(Collected data)
[Start of Attachment]
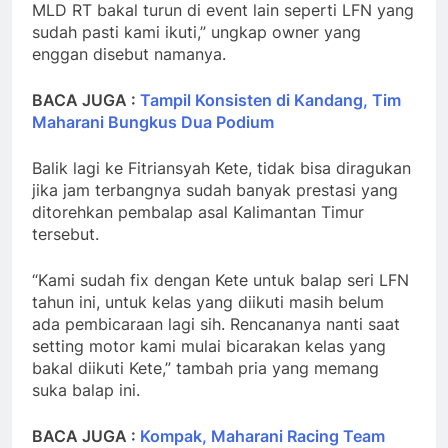
MLD RT bakal turun di event lain seperti LFN yang
sudah pasti kami ikuti,” ungkap owner yang
enggan disebut namanya.
BACA JUGA :
Tampil Konsisten di Kandang, Tim
Maharani Bungkus Dua Podium
Balik lagi ke Fitriansyah Kete, tidak bisa diragukan
jika jam terbangnya sudah banyak prestasi yang
ditorehkan pembalap asal Kalimantan Timur
tersebut.
“Kami sudah fix dengan Kete untuk balap seri LFN
tahun ini, untuk kelas yang diikuti masih belum
ada pembicaraan lagi sih. Rencananya nanti saat
setting motor kami mulai bicarakan kelas yang
bakal diikuti Kete,” tambah pria yang memang
suka balap ini.
BACA JUGA :
Kompak, Maharani Racing Team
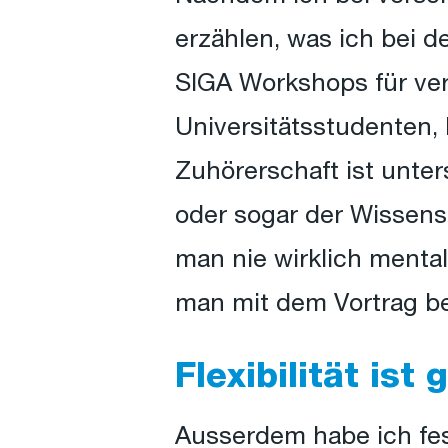
erzählen, was ich bei d
SIGA Workshops für ver
Universitätsstudenten, 
Zuhörerschaft ist unter
oder sogar der Wissen
man nie wirklich mental
man mit dem Vortrag be
Flexibilität ist 
Ausserdem habe ich fes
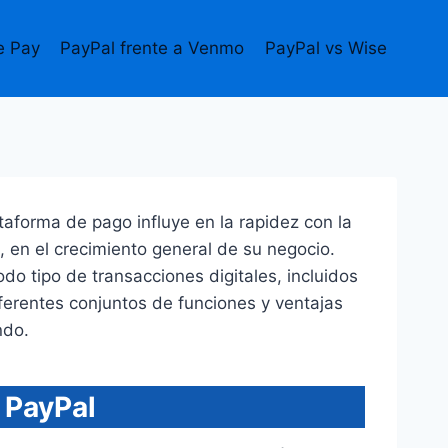
e Pay
PayPal frente a Venmo
PayPal vs Wise
aforma de pago influye en la rapidez con la
o, en el crecimiento general de su negocio.
do tipo de transacciones digitales, incluidos
iferentes conjuntos de funciones y ventajas
ndo.
 PayPal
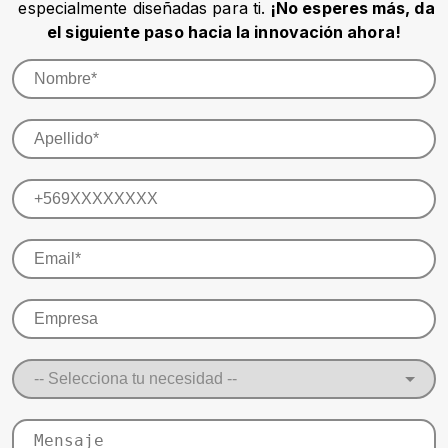
especialmente diseñadas para ti.
¡No esperes más, da
el siguiente paso hacia la innovación ahora!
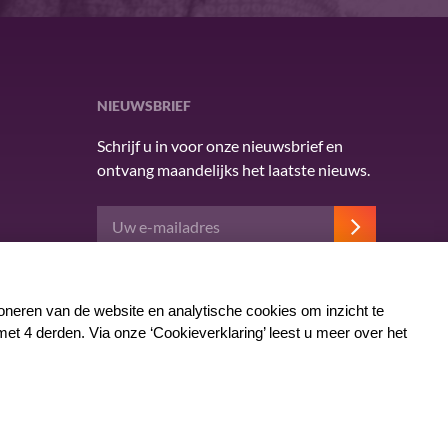
NIEUWSBRIEF
Schrijf u in voor onze nieuwsbrief en
ontvang maandelijks het laatste nieuws.
Deze site wordt beschermd door reCAPTCHA en
het Google
privacybeleid
. Er zijn
servicevoorwaarden
van toepassing.
Cookieverklaring
Kwetsbaarheid melden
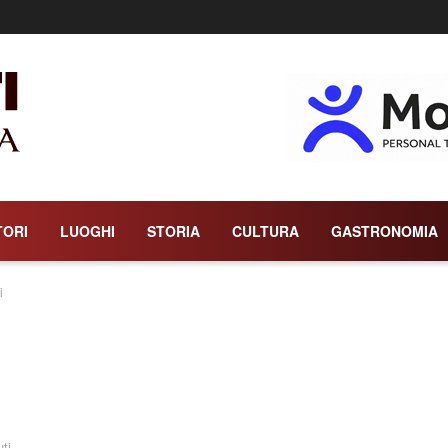
TORI
LUOGHI
STORIA
CULTURA
GASTRONOMIA
i
ti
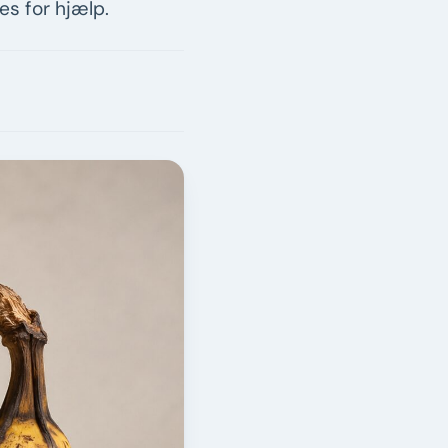
es for hjælp.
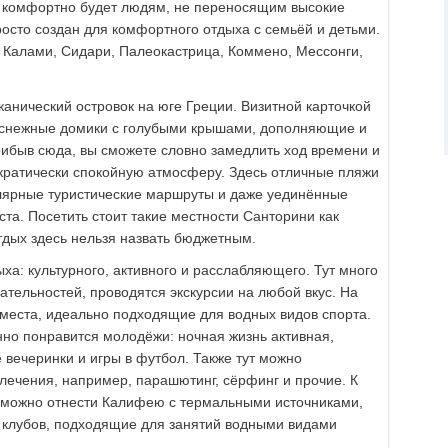
у комфортно будет людям, не переносящим высокие
росто создан для комфортного отдыха с семьёй и детьми.
 Калами, Сидари, Палеокастрица, Коммено, Мессонги,
анический островок на юге Греции. Визитной карточкой
снежные домики с голубыми крышами, дополняющие и
рибыв сюда, вы сможете словно замедлить ход времени и
ократически спокойную атмосферу. Здесь отличные пляжи
улярные туристические маршруты и даже уединённые
ста. Посетить стоит такие местности Санторини как
тдых здесь нельзя назвать бюджетным.
ха: культурного, активного и расслабляющего. Тут много
тельностей, проводятся экскурсии на любой вкус. На
 места, идеально подходящие для водных видов спорта.
нно понравится молодёжи: ночная жизнь активная,
 вечеринки и игры в футбол. Также тут можно
лечения, например, парашютинг, сёрфинг и прочие. К
можно отнести Калифею с термальными источниками,
 клубов, подходящие для занятий водными видами
.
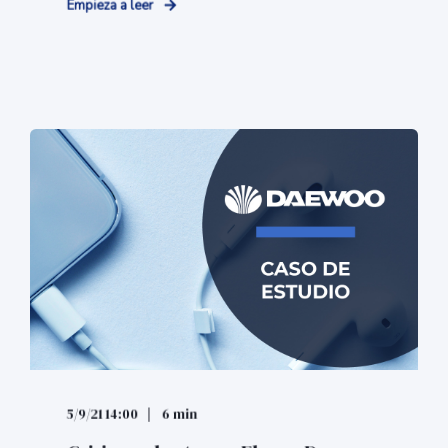
Empieza a leer
5/9/21 14:00
6 min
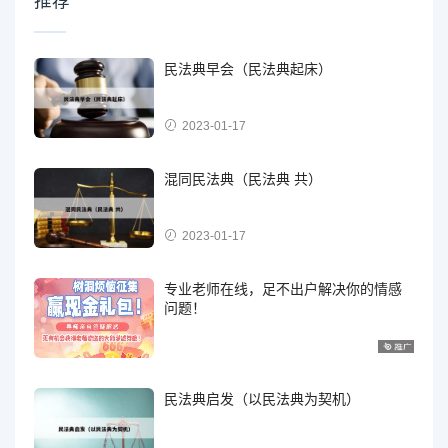
推荐
民法典早会（民法典起床）
2023-01-17
混同民法典（民法典 共）
2023-01-17
专业老师在线，足不出户解决你的情感
问题！
民法典启发（以民法典为契机）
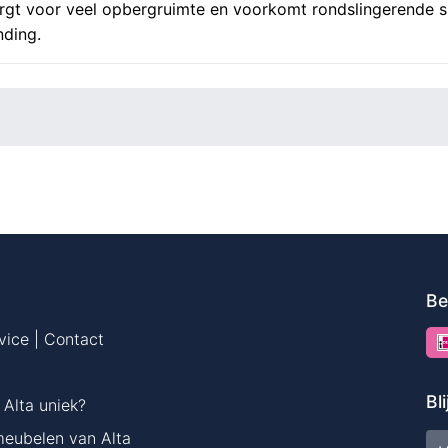
rgt voor veel opbergruimte en voorkomt rondslingerende sp
ding.
Be
vice | Contact
Bl
Alta uniek?
meubelen van Alta
E-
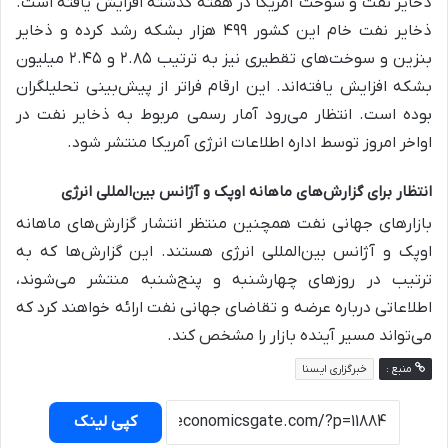
ذخایر نفت و سوخت آمریکا در هفته گذشته افزایش یافته است.
ذخایر نفت خام این کشور ۴۹۹ هزار بشکه رشد کرده و ذخایر
بنزین و سوخت‌های تقطیری نیز به ترتیب ۲.۸۵ و ۲.۴۵ میلیون
بشکه افزایش یافته‌اند. این ارقام فراتر از پیش‌بینی تحلیلگران
بوده است. انتظار می‌رود آمار رسمی مربوط به ذخایر نفت در
اواخر امروز توسط اداره اطلاعات انرژی آمریکا منتشر شود.
انتظار برای گزارش‌های ماهانه اوپک و آژانس بین‌المللی انرژی
بازارهای جهانی نفت همچنین منتظر انتشار گزارش‌های ماهانه
اوپک و آژانس بین‌المللی انرژی هستند. این گزارش‌ها که به
ترتیب در روزهای چهارشنبه و پنج‌شنبه منتشر می‌شوند،
اطلاعاتی درباره عرضه و تقاضای جهانی نفت ارائه خواهند کرد که
می‌تواند مسیر آینده بازار را مشخص کند.
منبع :
خبرگزاری ایسنا
کپی لینک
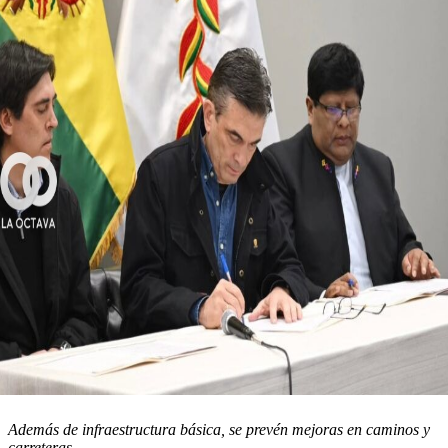
Además de infraestructura básica, se prevén mejoras en caminos y
carreteras.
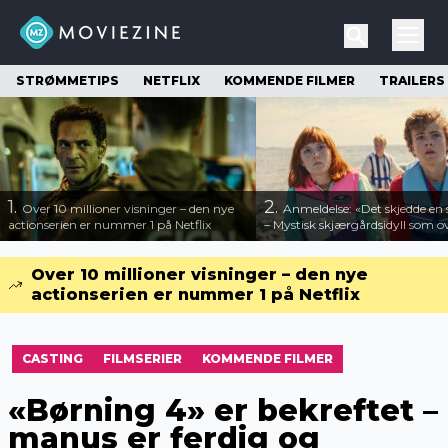
STRØMMETIPS
NETFLIX
KOMMENDE FILMER
TRAILERS
1.
2.
Over 10 millioner visninger – den nye
Anmeldelse: «Det skjedde e
actionserien er nummer 1 på Netflix
– Mystisk skjærgårdsidyll som o
Over 10 millioner visninger – den nye
actionserien er nummer 1 på Netflix
CASTING
FILMSERIER
KOMMENDE FILMER
«Børning 4» er bekreftet –
manus er ferdig og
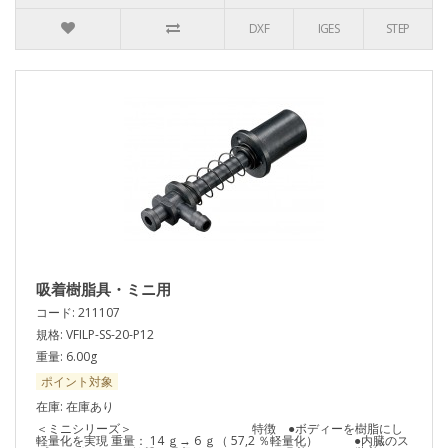
DXF
IGES
STEP
吸着樹脂具・ミニ用
コード: 211107
規格: VFILP-SS-20-P12
重量: 6.00g
ポイント対象
在庫: 在庫あり
＜ミニシリーズ＞ 特徴 ●ボディーを樹脂にし
軽量化を実現 重量： 14 ｇ→ 6 ｇ（ 57,2 ％軽量化） ●内臓のス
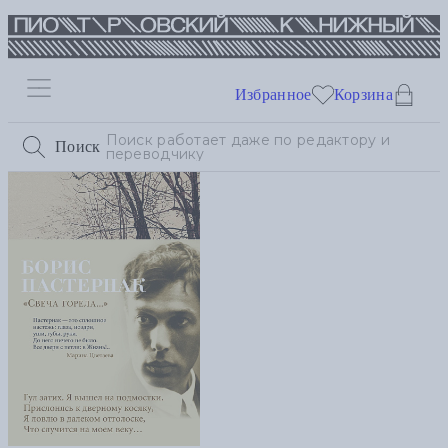
Избранное
Корзина
Поиск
[End of Attachment]
> Work to be completed:
Would you please restate the records word for word, excluding any images?

> Answer for this exercise:
MLD RT bakal turun di event lain seperti LFN yang
sudah pasti kami ikuti,” ungkap owner yang
enggan disebut namanya.
BACA JUGA :
Tampil Konsisten di Kandang, Tim
Maharani Bungkus Dua Podium
Balik lagi ke Fitriansyah Kete, tidak bisa diragukan
jika jam terbangnya sudah banyak prestasi yang
ditorehkan pembalap asal Kalimantan Timur
tersebut.
“Kami sudah fix dengan Kete untuk balap seri LFN
tahun ini, untuk kelas yang diikuti masih belum
ada pembicaraan lagi sih. Rencananya nanti saat
setting motor kami mulai bicarakan kelas yang
bakal diikuti Kete,” tambah pria yang memang
suka balap ini.
BACA JUGA :
Kompak, Maharani Racing Team
erzählen, was ich bei d
SIGA Workshops für ver
Universitätsstudenten, 
Zuhörerschaft ist unter
oder sogar der Wissen
man nie wirklich mental
man mit dem Vortrag be
Flexibilität ist 
Ausserdem habe ich fes
e Pay
PayPal frente a Venmo
PayPal vs Wise
aforma de pago influye en la rapidez con la
o, en el crecimiento general de su negocio.
do tipo de transacciones digitales, incluidos
iferentes conjuntos de funciones y ventajas
ndo.
 PayPal
especialmente diseñadas para ti.
¡No esperes más, da
el siguiente paso hacia la innovación ahora!
NIEUWSBRIEF
Schrijf u in voor onze nieuwsbrief en
ontvang maandelijks het laatste nieuws.
Deze site wordt beschermd door reCAPTCHA en
het Google
privacybeleid
. Er zijn
servicevoorwaarden
van toepassing.
Cookieverklaring
Kwetsbaarheid melden
TORI
LUOGHI
STORIA
CULTURA
GASTRONOMIA
i
ti
es for hjælp.
у комфортно будет людям, не переносящим высокие
росто создан для комфортного отдыха с семьёй и детьми.
 Калами, Сидари, Палеокастрица, Коммено, Мессонги,
анический островок на юге Греции. Визитной карточкой
снежные домики с голубыми крышами, дополняющие и
рибыв сюда, вы сможете словно замедлить ход времени и
ократически спокойную атмосферу. Здесь отличные пляжи
улярные туристические маршруты и даже уединённые
ста. Посетить стоит такие местности Санторини как
тдых здесь нельзя назвать бюджетным.
ха: культурного, активного и расслабляющего. Тут много
тельностей, проводятся экскурсии на любой вкус. На
 места, идеально подходящие для водных видов спорта.
нно понравится молодёжи: ночная жизнь активная,
 вечеринки и игры в футбол. Также тут можно
лечения, например, парашютинг, сёрфинг и прочие. К
можно отнести Калифею с термальными источниками,
 клубов, подходящие для занятий водными видами
.
Empieza a leer
5/9/21 14:00
6 min
推荐
民法典早会（民法典起床）
2023-01-17
混同民法典（民法典 共）
2023-01-17
专业老师在线，足不出户解决你的情感
问题！
民法典启发（以民法典为契机）
rgt voor veel opbergruimte en voorkomt rondslingerende sp
ding.
Be
vice | Contact
Bl
Alta uniek?
meubelen van Alta
E-
ذخایر نفت و سوخت آمریکا در هفته گذشته افزایش یافته است.
ذخایر نفت خام این کشور ۴۹۹ هزار بشکه رشد کرده و ذخایر
بنزین و سوخت‌های تقطیری نیز به ترتیب ۲.۸۵ و ۲.۴۵ میلیون
بشکه افزایش یافته‌اند. این ارقام فراتر از پیش‌بینی تحلیلگران
بوده است. انتظار می‌رود آمار رسمی مربوط به ذخایر نفت در
اواخر امروز توسط اداره اطلاعات انرژی آمریکا منتشر شود.
انتظار برای گزارش‌های ماهانه اوپک و آژانس بین‌المللی انرژی
بازارهای جهانی نفت همچنین منتظر انتشار گزارش‌های ماهانه
اوپک و آژانس بین‌المللی انرژی هستند. این گزارش‌ها که به
ترتیب در روزهای چهارشنبه و پنج‌شنبه منتشر می‌شوند،
اطلاعاتی درباره عرضه و تقاضای جهانی نفت ارائه خواهند کرد که
می‌تواند مسیر آینده بازار را مشخص کند.
منبع :
خبرگزاری ایسنا
کپی لینک
Además de infraestructura básica, se prevén mejoras en caminos y
carreteras.
STRØMMETIPS
NETFLIX
KOMMENDE FILMER
TRAILERS
1.
2.
Over 10 millioner visninger – den nye
Anmeldelse: «Det skjedde e
actionserien er nummer 1 på Netflix
– Mystisk skjærgårdsidyll som o
Over 10 millioner visninger – den nye
actionserien er nummer 1 på Netflix
CASTING
FILMSERIER
KOMMENDE FILMER
«Børning 4» er bekreftet –
manus er ferdig og
DXF
IGES
STEP
吸着樹脂具・ミニ用
コード: 211107
規格: VFILP-SS-20-P12
重量: 6.00g
ポイント対象
在庫: 在庫あり
＜ミニシリーズ＞ 特徴 ●ボディーを樹脂にし
軽量化を実現 重量： 14 ｇ→ 6 ｇ（ 57,2 ％軽量化） ●内臓のス
Избранное
Корзина
Поиск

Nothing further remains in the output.